Source information
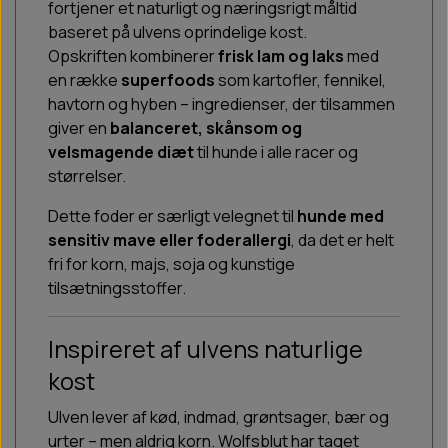
fortjener et naturligt og næringsrigt måltid
baseret på ulvens oprindelige kost.
Opskriften kombinerer
frisk lam og laks
med
en række
superfoods
som kartofler, fennikel,
havtorn og hyben – ingredienser, der tilsammen
giver en
balanceret, skånsom og
velsmagende diæt
til hunde i alle racer og
størrelser.
Dette foder er særligt velegnet til
hunde med
sensitiv mave eller foderallergi
, da det er helt
fri for korn, majs, soja og kunstige
tilsætningsstoffer.
Inspireret af ulvens naturlige
kost
Ulven lever af kød, indmad, grøntsager, bær og
urter – men aldrig korn. Wolfsblut har taget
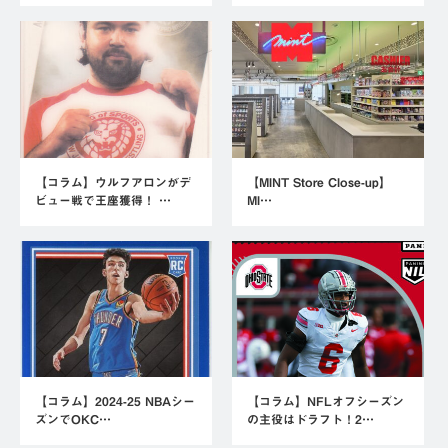
【コラム】ウルフアロンがデ
【MINT Store Close-up】
ビュー戦で王座獲得！ …
MI…
【コラム】2024-25 NBAシー
【コラム】NFLオフシーズン
ズンでOKC…
の主役はドラフト！2…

Exercise aim
For the word "korn", find every line in the data that holds it and copy that line.

Task answer
fri for korn, majs, soja og kunstige
urter – men aldrig korn. Wolfsblut har taget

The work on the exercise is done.